<<<<

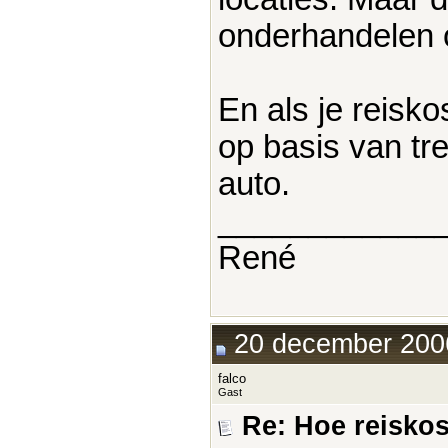
onderhandelen o
En als je reisko
op basis van tre
auto.
____________
René
20 december 2006
falco
Gast
Re: Hoe reisko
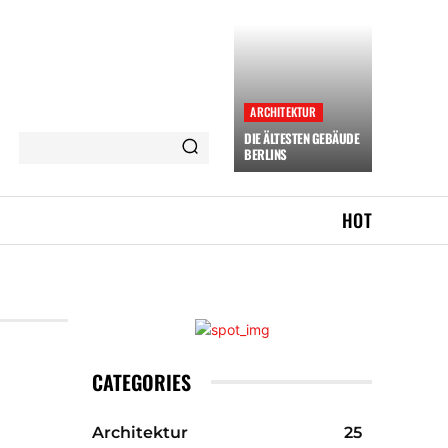
ARCHITEKTUR
DIE ÄLTESTEN GEBÄUDE
BERLINS
HOT
CATEGORIES
Architektur
25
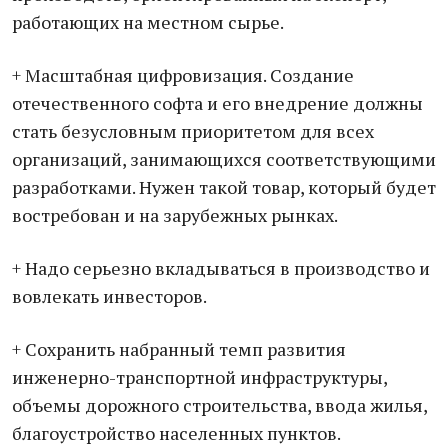
работающих на местном сырье.
+ Масштабная цифровизация. Создание
отечественного софта и его внедрение должны
стать безусловным приоритетом для всех
организаций, занимающихся соответствующими
разработками. Нужен такой товар, который будет
востребован и на зарубежных рынках.
+ Надо серьезно вкладываться в производство и
вовлекать инвесторов.
+ Сохранить набранный темп развития
инженерно-транспортной инфраструктуры,
объемы дорожного строительства, ввода жилья,
благоустройство населенных пунктов.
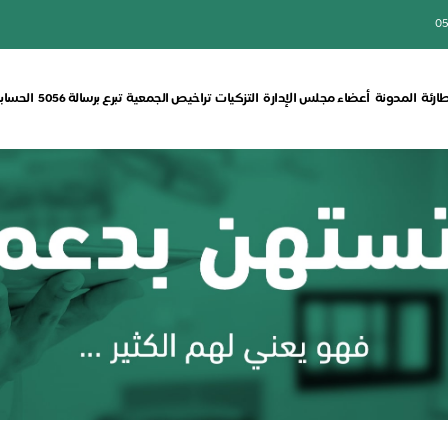
05
طارئة
المدونة
أعضاء مجلس الإدارة
التزكيات
تراخيص الجمعية
تبرع برسالة 5056
الحسابا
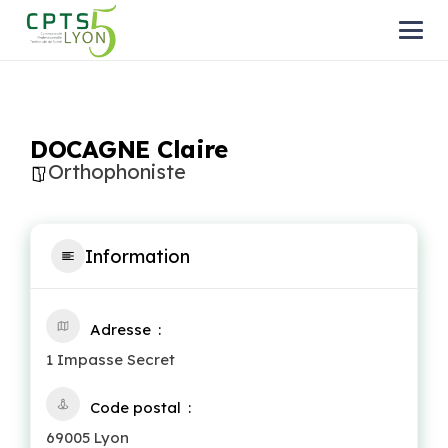
DOCAGNE Claire
Orthophoniste
Information
Adresse
1 Impasse Secret
Code postal
69005 Lyon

>>>>

Apart from the pictures, the entries above are to be repeated in full and exactly.

Worked solution:
onderhandelen o
En als je reisko
op basis van tre
auto.
____________
René
20 december 2006
falco
Gast
Re: Hoe reisko
ARCHITEKTUR
DIE ÄLTESTEN GEBÄUDE
BERLINS
HOT
CATEGORIES
Architektur
25
работающих на местном сырье.
+ Масштабная цифровизация. Создание
отечественного софта и его внедрение должны
стать безусловным приоритетом для всех
организаций, занимающихся соответствующими
разработками. Нужен такой товар, который будет
востребован и на зарубежных рынках.
+ Надо серьезно вкладываться в производство и
вовлекать инвесторов.
+ Сохранить набранный темп развития
инженерно-транспортной инфраструктуры,
объемы дорожного строительства, ввода жилья,
благоустройство населенных пунктов.
05
طارئة
المدونة
أعضاء مجلس الإدارة
التزكيات
تراخيص الجمعية
تبرع برسالة 5056
الحسابا
DOCAGNE Claire
Orthophoniste
Information
Adresse
1 Impasse Secret
Code postal
69005 Lyon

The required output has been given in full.